### What you should do:
Only those lines in the data below from the line containing "Для того чтобы избежать таких ситуаций, любой" through the line containing "Обязательно нужно страховать", both included, should be restated word for word.

Page-level text extractions
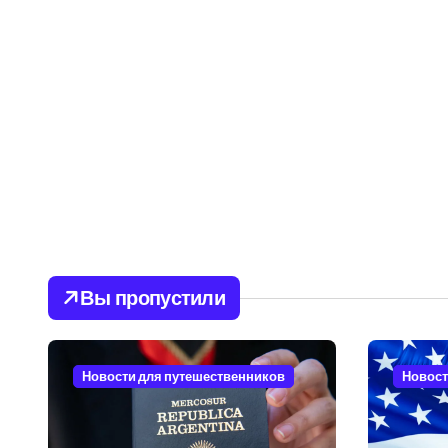
Вы пропустили
Новости для путешественников
Новост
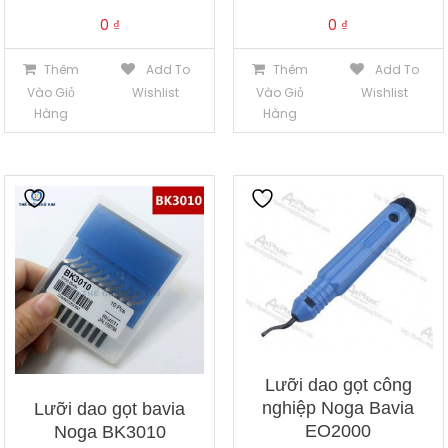
0
₫
0
₫
Thêm
Add To
Thêm
Add To
Vào Giỏ
Wishlist
Vào Giỏ
Wishlist
Hàng
Hàng
Lưỡi dao gọt công
nghiệp Noga Bavia
Lưỡi dao gọt bavia
EO2000
Noga BK3010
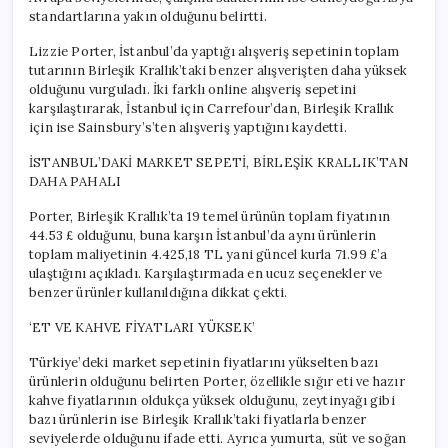
standartlarına yakın olduğunu belirtti.
Lizzie Porter, İstanbul’da yaptığı alışveriş sepetinin toplam
tutarının Birleşik Krallık’taki benzer alışverişten daha yüksek
olduğunu vurguladı. İki farklı online alışveriş sepetini
karşılaştırarak, İstanbul için Carrefour’dan, Birleşik Krallık
için ise Sainsbury’s’ten alışveriş yaptığını kaydetti.
İSTANBUL’DAKİ MARKET SEPETİ, BİRLEŞİK KRALLIK’TAN
DAHA PAHALI
Porter, Birleşik Krallık’ta 19 temel ürünün toplam fiyatının
44.53 £ olduğunu, buna karşın İstanbul’da aynı ürünlerin
toplam maliyetinin 4.425,18 TL yani güncel kurla 71.99 £’a
ulaştığını açıkladı. Karşılaştırmada en ucuz seçenekler ve
benzer ürünler kullanıldığına dikkat çekti.
‘ET VE KAHVE FİYATLARI YÜKSEK’
Türkiye’deki market sepetinin fiyatlarını yükselten bazı
ürünlerin olduğunu belirten Porter, özellikle sığır eti ve hazır
kahve fiyatlarının oldukça yüksek olduğunu, zeytinyağı gibi
bazı ürünlerin ise Birleşik Krallık’taki fiyatlarla benzer
seviyelerde olduğunu ifade etti. Ayrıca yumurta, süt ve soğan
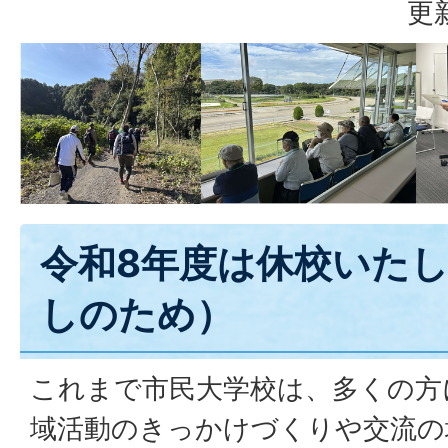
更
令和8年度は休校いた
しのため）
これまで市民大学校は、多くの方
域活動のきっかけづくりや交流の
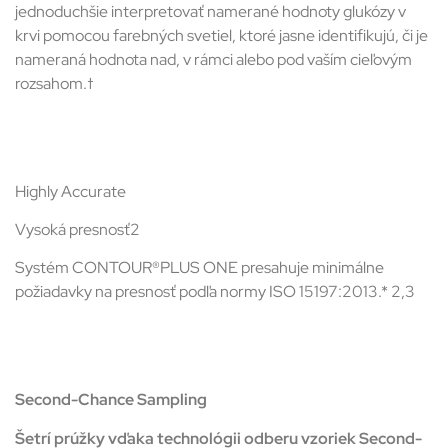
jednoduchšie interpretovať namerané hodnoty glukózy v
krvi pomocou farebných svetiel, ktoré jasne identifikujú, či je
nameraná hodnota nad, v rámci alebo pod vaším cieľovým
rozsahom.†
Highly Accurate
Vysoká presnosť2
Systém CONTOUR®PLUS ONE presahuje minimálne
požiadavky na presnosť podľa normy ISO 15197:2013.* 2,3
Second-Chance Sampling
Šetrí prúžky vďaka technológii odberu vzoriek Second-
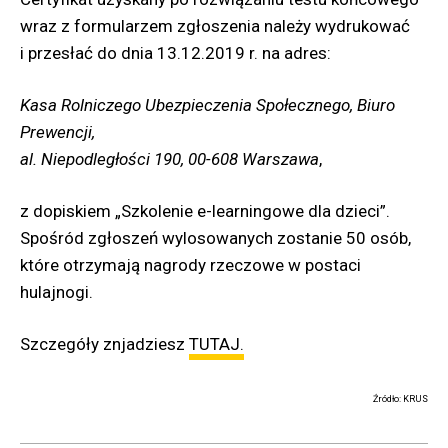
wraz z formularzem zgłoszenia należy wydrukować
i przesłać do dnia 13.12.2019 r. na adres:
Kasa Rolniczego Ubezpieczenia Społecznego, Biuro
Prewencji,
al. Niepodległości 190, 00-608 Warszawa
,
z dopiskiem „Szkolenie e-learningowe dla dzieci”.
Spośród zgłoszeń wylosowanych zostanie 50 osób,
które otrzymają nagrody rzeczowe w postaci
hulajnogi.
Szczegóły znjadziesz
TUTAJ.
Źródło: KRUS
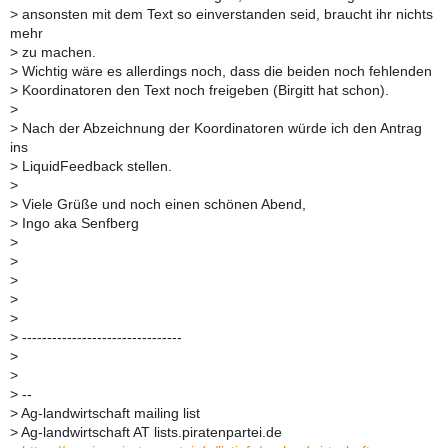
>
ansonsten mit dem Text so einverstanden seid, braucht ihr nichts
mehr
>
zu machen.
>
Wichtig wäre es allerdings noch, dass die beiden noch fehlenden
>
Koordinatoren den Text noch freigeben (Birgitt hat schon).
>
>
Nach der Abzeichnung der Koordinatoren würde ich den Antrag
ins
>
LiquidFeedback stellen.
>
>
Viele Grüße und noch einen schönen Abend,
>
Ingo aka Senfberg
>
>
>
>
>
>
--------------------------------
>
>
>
--
>
Ag-landwirtschaft mailing list
>
Ag-landwirtschaft AT lists.piratenpartei.de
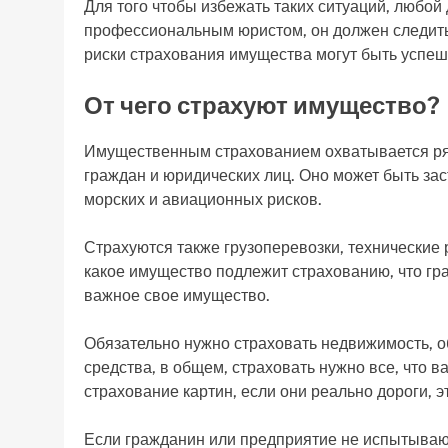
Для того чтобы избежать таких ситуаций, любой
профессиональным юристом, он должен следить
риски страхования имущества могут быть успе
От чего страхуют имущество?
Имущественным страхованием охватывается ряд
граждан и юридических лиц. Оно может быть зас
морских и авиационных рисков.
Страхуются также грузоперевозки, технические 
какое имущество подлежит страхованию, что гр
важное свое имущество.
Обязательно нужно страховать недвижимость, 
средства, в общем, страховать нужно все, что 
страхование картин, если они реально дороги, 
Если гражданин или предприятие не испытываю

### Response to this exercise:
Для того чтобы избежать таких ситуаций, любой
профессиональным юристом, он должен следить
риски страхования имущества могут быть успе
От чего страхуют имущество?
Имущественным страхованием охватывается ряд
граждан и юридических лиц. Оно может быть зас
морских и авиационных рисков.
Страхуются также грузоперевозки, технические 
какое имущество подлежит страхованию, что гр
важное свое имущество.
Обязательно нужно страховать недвижимость, 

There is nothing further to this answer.